One thousand flowers bloom. Reflecting on the past.

It finally happened. My one thousandth post on Instagram. While for some this means nothing, for me, it reflects quite a journey. For those who follow my posts, I’ve never strayed from what my little bio reads: “Just a man, wandering the world, making tea.” While, certainly, many of the images I snapped and shared throughout the years may not have been “tea-centric”, many of them have.

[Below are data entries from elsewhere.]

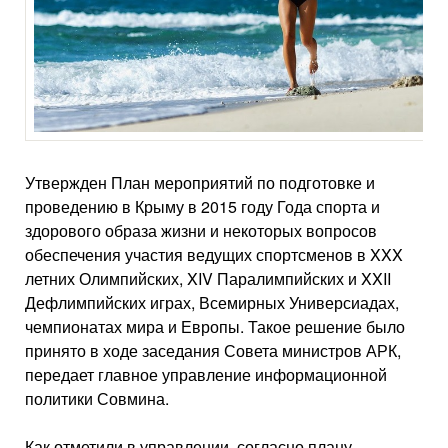
Утвержден План мероприятий по подготовке и
проведению в Крыму в 2015 году Года спорта и
здорового образа жизни и некоторых вопросов
обеспечения участия ведущих спортсменов в XXX
летних Олимпийских, XIV Паралимпийских и XXII
Дефлимпийских играх, Всемирных Универсиадах,
чемпионатах мира и Европы. Такое решение было
принято в ходе заседания Совета министров АРК,
передает главное управление информационной
политики Совмина.
Как отметили в управлении, согласно плану,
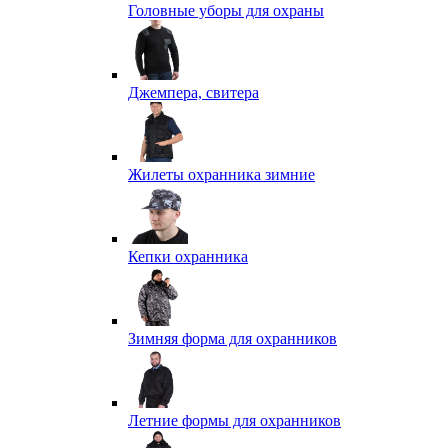
Головные уборы для охраны
Джемпера, свитера
Жилеты охранника зимние
Кепки охранника
Зимняя форма для охранников
Летние формы для охранников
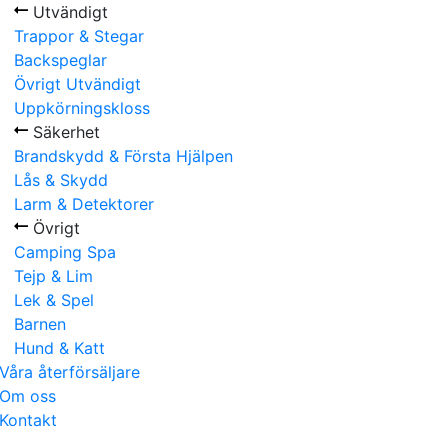
Utvändigt
Trappor & Stegar
Backspeglar
Övrigt Utvändigt
Uppkörningskloss
Säkerhet
Brandskydd & Första Hjälpen
Lås & Skydd
Larm & Detektorer
Övrigt
Camping Spa
Tejp & Lim
Lek & Spel
Barnen
Hund & Katt
Våra återförsäljare
Om oss
Kontakt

Beyond this, within the half-a-decade I’ve been sharing via this platform, I’ve seen my practice of tea deepen. This I’ve also shared on my blog Scotttea and through countless public and private, organized and impromptu tea sessions with thousands of people. Many small images. Many cups of tea. Many hearts moved to share a moment.

On this hot June day, I sit down to reflect on this. To celebrate, I decide to make tea in a large antique teabowl roughly dating from the Song and Yuan period (960-1368). Scooping tea into a small wooden 棗 natsume (tea container), I contemplate how many scoops of tea I’ve issued-out over the years to make thousands of bowls of tea.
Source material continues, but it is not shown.